I think the value of the recovery college model is that, as you say, it is open access and self referral. You don't have to jump through a load of hoops to join in. Also, it's one of the few models that sees the input of people with experience, and who actually use the techniques being taught, as essential. But it needs to be more equitable and easier to access than the two examples I've seen.

Jane Mon, May 22nd 2017 @ 9:30pm

While it is good and fair to point out that understanding of the word RECOVERY differs between physical and mental health staff, it must also be remembered that the general public seem only to understand the use of the word recovery to mean 'cure'.
As a 63 year old woman with a recent diagnosis of BPD I have completed the STEPPS 20 week course. My children were pleased that I was doing it. Some time after the end of the course something in a conversation with my son triggered me to tears and he said, "I thought all this would stop now that you've done the course. This is from an educated civil engineer aged 36 - what hope is there for the rest of society to acknowledge the different meanings of RECOVERY?

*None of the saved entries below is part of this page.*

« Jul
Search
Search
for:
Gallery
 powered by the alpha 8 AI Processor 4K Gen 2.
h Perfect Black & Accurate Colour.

In view of this almost universal misunderstanding I NEVER use the word recovery when talking about my mental health. I will say I am in remission but the underlying condition has not gone.( a bit like a cold-sore) I imagine that most public opinion will land on my side of the fence if the continuing rise in people completing suicide is to be taken into consideration. Some of that group have been well-known campaigners for mental health both here and abroad.
I am learning to MANAGE my condition and I believe that is as much as I can ever hope to do.
The word RECOVERY does not apply.
I fear that insistence on its use can only serve to confuse the public and eventually devalue the credibility of the bodies which choose to use it.